Four people have been taken hostage in a bank in the southwestern Toulouse by a man claiming to be an al-Qaeda operative, police say.

The man fired a shot and the director of the bank, a branch of CIC, is believed to be among the hostages, police said.

France's BFM-TV said the man had asked to speak to the same elite police unit that shot Islamist gunman Mohamed Merah .

Special police Units from the GIPN (Groupe d'intervention de la police nationale) have arrived at the scene in a bid to start negotiations with the man.

"We're taking measures so we can start a dialogue," said public prosecutor Michel Valet said.

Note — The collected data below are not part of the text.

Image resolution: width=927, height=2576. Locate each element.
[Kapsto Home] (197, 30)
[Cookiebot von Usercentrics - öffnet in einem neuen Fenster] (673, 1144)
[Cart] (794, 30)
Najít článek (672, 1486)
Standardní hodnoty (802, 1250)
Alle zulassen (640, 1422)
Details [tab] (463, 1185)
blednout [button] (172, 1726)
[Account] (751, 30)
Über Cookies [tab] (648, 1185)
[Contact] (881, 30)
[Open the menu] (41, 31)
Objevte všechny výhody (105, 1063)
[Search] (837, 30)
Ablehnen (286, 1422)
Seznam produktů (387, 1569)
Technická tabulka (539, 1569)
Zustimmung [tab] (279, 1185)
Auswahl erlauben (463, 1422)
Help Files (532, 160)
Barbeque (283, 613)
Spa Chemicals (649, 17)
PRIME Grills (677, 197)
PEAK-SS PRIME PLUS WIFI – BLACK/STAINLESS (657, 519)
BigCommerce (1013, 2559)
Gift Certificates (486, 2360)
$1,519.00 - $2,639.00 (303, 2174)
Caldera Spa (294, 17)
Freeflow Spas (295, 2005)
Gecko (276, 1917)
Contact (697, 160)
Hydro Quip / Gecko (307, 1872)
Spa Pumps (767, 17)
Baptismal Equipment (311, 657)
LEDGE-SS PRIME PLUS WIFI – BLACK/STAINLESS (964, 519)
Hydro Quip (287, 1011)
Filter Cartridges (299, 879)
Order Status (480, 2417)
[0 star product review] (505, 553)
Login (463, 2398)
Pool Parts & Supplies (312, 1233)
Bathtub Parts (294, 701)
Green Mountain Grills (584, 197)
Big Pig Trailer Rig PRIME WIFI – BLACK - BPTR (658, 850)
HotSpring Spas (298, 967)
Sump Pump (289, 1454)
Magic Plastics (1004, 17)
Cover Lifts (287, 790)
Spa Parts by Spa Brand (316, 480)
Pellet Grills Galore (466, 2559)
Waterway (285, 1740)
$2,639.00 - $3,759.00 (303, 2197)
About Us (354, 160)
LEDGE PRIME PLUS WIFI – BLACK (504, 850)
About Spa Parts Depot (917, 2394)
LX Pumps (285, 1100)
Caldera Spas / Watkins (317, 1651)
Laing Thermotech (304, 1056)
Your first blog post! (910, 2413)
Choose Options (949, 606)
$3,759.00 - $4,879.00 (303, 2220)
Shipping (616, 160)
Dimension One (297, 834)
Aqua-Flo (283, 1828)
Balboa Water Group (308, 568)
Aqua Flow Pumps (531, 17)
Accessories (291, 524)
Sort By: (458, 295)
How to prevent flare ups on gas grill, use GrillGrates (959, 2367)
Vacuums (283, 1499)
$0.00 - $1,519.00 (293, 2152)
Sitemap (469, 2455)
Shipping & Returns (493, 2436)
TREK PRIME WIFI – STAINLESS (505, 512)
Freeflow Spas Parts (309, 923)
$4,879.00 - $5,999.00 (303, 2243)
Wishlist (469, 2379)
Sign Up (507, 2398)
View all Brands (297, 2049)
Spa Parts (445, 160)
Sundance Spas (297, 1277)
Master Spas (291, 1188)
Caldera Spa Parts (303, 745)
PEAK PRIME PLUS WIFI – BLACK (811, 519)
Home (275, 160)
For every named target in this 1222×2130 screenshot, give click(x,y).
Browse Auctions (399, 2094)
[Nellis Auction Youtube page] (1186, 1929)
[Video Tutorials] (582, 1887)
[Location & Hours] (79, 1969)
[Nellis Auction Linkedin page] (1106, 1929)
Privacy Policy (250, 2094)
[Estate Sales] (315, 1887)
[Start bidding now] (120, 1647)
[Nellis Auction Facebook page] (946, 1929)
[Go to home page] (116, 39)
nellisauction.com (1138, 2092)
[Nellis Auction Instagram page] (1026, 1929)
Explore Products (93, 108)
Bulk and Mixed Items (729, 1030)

The regional newspaper Ouest-France says the area around the bank has been sealed off by the security forces.

"We do not know if his claim about al-Qaeda is serious or a fantasy," a police union source told Ouest-France.

The neighbourhood around the bank is cordoned off. Calls to the CIC bank branch went unanswered.

BFM also reported that four hostages were inside - the bank branch director and three others - and that the hostage-taker wanted the elite RAID police force to come negotiate with him.

The RAID police force led a 32-hour standoff with Frenchman Mohamed Merah, whom police say was behind the March shootings, in his Toulouse apartment. Merah was shot in the head in a gunfight at the end of the standoff.

French authorities described Merah as an Islamic radical who had trained in Afghanistan and Pakistan.

Tensions have been higher than usual in Toulouse since March, when a gunman whom police said claimed links to al-Qaida killed three Jewish schoolchildren, a rabbi and three paratroopers in the area. Those were France's worst terrorist attacks in years.